こんにちは。ご覧になってくださり、ありがとうございます。

 一瞬にして部屋のなかは、「水」と呼ばれる魔力的な要素に満たされていた。

 電車を水のなかに沈めてしまったかのような、奇妙なる光景がメイの視界を満たしている。


「こぽぽ、こぽぽ」


 「水」のなかで言葉を発するのに、メイは少しの工夫を必要としていた。


「これは、ぜんぶキンシちゃんの魔力なのね」


 メイが予想をしている。

 それに答えを返しているのは、トゥーイという名前の魔法使いの青年であった。


「…………」


 トゥーイは首を縦に振っている。

 そうしていると、青年の長く伸ばした白色の毛髪が魔力の波の中でユラリユラリと、海草のように揺蕩(たゆた)っているのが見えた。


 自分と同じような髪の毛の色を持っている。

 青年の毛先を追いかけていると、メイは視界の端々からなにか、黒いものがふわふわと漂ってきているのを見つけていた。


「……?」


 小さな羽虫のようなものを、メイは狙いを定めて手に掴み取っている。


 掴んだそれを確認するために、メイは右の手の平を見つめる。


「あら?」


 だがそこには、インクの小さな染みのようなものしか残っていなった。


 メイは手の平から目をそらす。


「きゃあ?!」


 そうしていると、もっと衝撃的な事態が白色の魔女の目の前に現れていた。


 「水」に満たされた空間。

 そこに一面の文字、文字、文字。


 部屋のなかに積まれた本からぷかぷかと、まるで珊瑚(サンゴ)の産卵のように文字たちが浮かび上がっている。


「そうなのね」


 奇怪な状況でありながら、メイは自分でも驚くほどに冷静に、状況を理解しはじめていた。

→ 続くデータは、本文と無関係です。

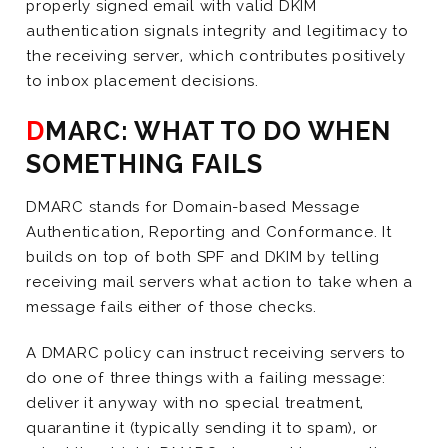
properly signed email with valid DKIM
authentication signals integrity and legitimacy to
the receiving server, which contributes positively
to inbox placement decisions.
DMARC: WHAT TO DO WHEN
SOMETHING FAILS
DMARC stands for Domain-based Message
Authentication, Reporting and Conformance. It
builds on top of both SPF and DKIM by telling
receiving mail servers what action to take when a
message fails either of those checks.
A DMARC policy can instruct receiving servers to
do one of three things with a failing message:
deliver it anyway with no special treatment,
quarantine it (typically sending it to spam), or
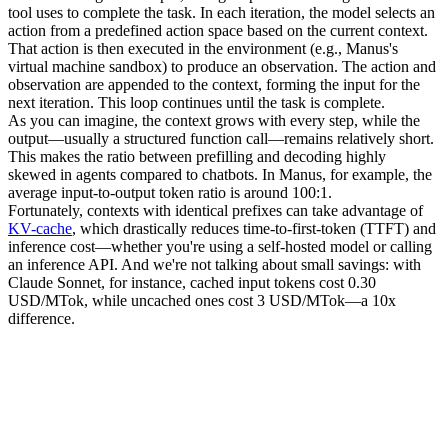
tool uses to complete the task. In each iteration, the model selects an 
action
 from a predefined action space based on the current context. 
That action is then executed in the 
environment
 (e.g., Manus's 
virtual machine sandbox) to produce an 
observation
. The action and 
observation are appended to the context, forming the input for the 
next iteration. This loop continues until the task is complete.
As you can imagine, the context grows with every step, while the 
output—usually a structured function call—remains relatively short. 
This makes the ratio between 
prefilling
 and 
decoding
 highly 
skewed in agents compared to chatbots. In Manus, for example, the 
average input-to-output token ratio is around 
100:1
.
Fortunately, contexts with identical prefixes can take advantage of 
KV-cache
, which drastically reduces 
time-to-first-token (TTFT)
 and 
inference cost—whether you're using a self-hosted model or calling 
an inference API. And we're not talking about small savings: with 
Claude Sonnet, for instance, cached input tokens cost 
0.30 
USD/MTok
, while uncached ones cost 
3 USD/MTok
—a 10x 
difference.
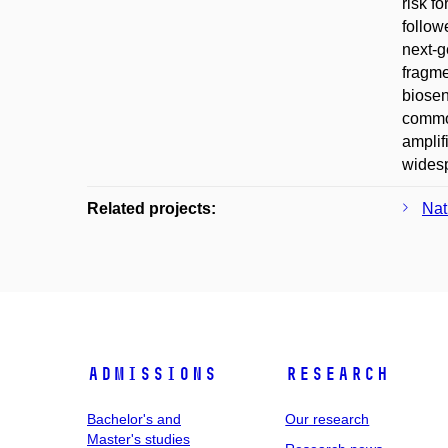
risk f
follow
next-g
fragme
biosen
common
amplif
widesp
Related projects:
Nat
Admissions
Research
Bachelor's and
Our research
Master's studies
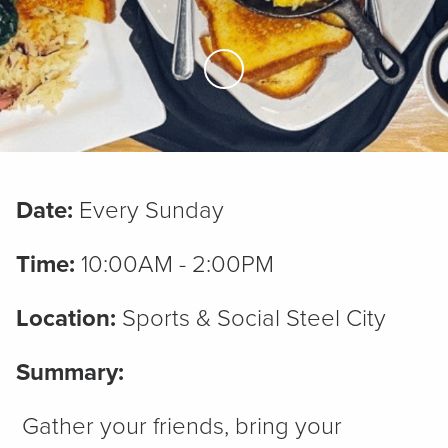
Skip to Main Content
Date:
Every Sunday
Time:
10:00AM - 2:00PM
Location:
Sports & Social Steel City
Summary:
Gather your friends, bring your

「キンシちゃんの魔力に、小説という魔力をふくんだべつの、他人のようそを混ぜ込んじゃうのね」


 キンシは頭のなかに一品の料理、作りたてアツアツの卵がゆを思い返していた。

  

 料理といってももっと基本的なもの、米を炊く時点の工程を想像する。


 硬く締まった米粒にを水に沈め、柔らかくなるまで徹底的に炊きまくる。

 

 ちょうどキンシも、魔法陣の中心にて米粒用に身を丸く縮ませていた。


「んぐるるるる……んぐるるるる……」


 自分の魔力によって作られた「水」のなかに浮かぶ。

 キンシの周りには、魔法陣によって作られた檻のようなものが形成されていた。


 計測器(ジャイロスコープ)のような形状を持った檻。

 キンシはその内部に身体を、体育座りのように収めている。


 ほのかな紫色をはなつ檻に、周辺に積まれた本から生まれた魔力の粒、雫たちが次々と吸い込まれていく。


 一冊の本から全ての魔力を摂取するのではなく、多数の本からまんべんなくさまざまな種類の文章を取りこもうとしている。

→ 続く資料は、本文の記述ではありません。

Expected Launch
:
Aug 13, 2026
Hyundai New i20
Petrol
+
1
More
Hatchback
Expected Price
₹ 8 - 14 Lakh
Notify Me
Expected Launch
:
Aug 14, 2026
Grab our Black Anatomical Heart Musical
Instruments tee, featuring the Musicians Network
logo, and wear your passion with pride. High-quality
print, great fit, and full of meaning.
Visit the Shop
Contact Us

[過剰なる魔力吸収をすることで、花の活動を逆に阻害するんだ]


 メイの左側から、トゥーイがチラシの裏側を見せてきている。


[本当は一冊の作品を考察し尽くすぐらいのやり方が俺はいいと思うんだが、だが、どうやらキンシという魔法使いはそれじゃあ満足できないらしい]


 トゥーイは続けて文字を紙の上に書いている。


[一極集中の都会的な考え方よりも、適度な分散をするのを好ましく思うタイプらしいな。

 まあ、要するに人それぞれ、その時の気分次第って感じだ]


 ちょうどその一文を書く頃には、チラシの裏側は文字で埋め尽くされようとしていた。


 トゥーイが、今のところはこれ以上言葉に頼れないでいる。


 状況を思いはかっている。

 メイはこの状況で自分がすべき事柄を考えようとした。


「それじゃあ、キンシちゃんの、精霊さんがおとなしくなるまで、私たちは朝ご飯でも作りましょうか」


 …………。


 台所までは「水」は浸食していないようだった。


 使用されていない電車の先頭、本来ならば運転席としての機能を選ぶべき場所。

 そこは今や利用している魔法使いたちの都合に合わせて、かなり狭いサイズのキッチンと化していた。


「お台所まで「水」びたしだったら、こまっちゃったところだわ」


 メイは自分の身長と同じようなサイズの冷蔵庫から、ベーコンと卵を取り出している。


「ぷーかぷーかと浮かんだままじゃ、ガスコンロをつかうのも不安だもの」


 メイはガス……魔力鉱物由来のガスの残量を気にかけつつ、黒い五徳のうえにフライパンを乗せている。


 鉄製の黒いフライパンを、魔力鉱物由来ガスの上で熱している。


 十分に熱が伝わった後に、メイはサラダ油を適量か、あるいはそれよりもすこしばかり少なめに注ぎいれている。


 あたたまった油にメイはいったん火を止めるべきか悩む。

 だがすぐにあきらめたように、卵をフライパンのなかに投入することをえらんでいた。


 かりそめのシンクに卵の殻をぶつけ、亀裂の入ったそれをメイは指で器用に割っている。


 ジュウウー!


 フライパンの上に卵が焼かれる。

 たんぱく質が変化する音、食べ物が熱をもつ気配。


 匂いを嗅ぎ取りながら、メイは視線を左……ではなく右の方に移している。


 そこではもう片方のコンロにて、トゥーイが味噌汁を作っているのを確認することができた。


「…………」


 トゥーイは水を、「普通」の水道水を張った両手鍋の中身をほんの少しだけ眺める。


 一秒ほどの間を置いた後に、トゥーイは秘密の道具を取り出すような動作を作ってみせていた。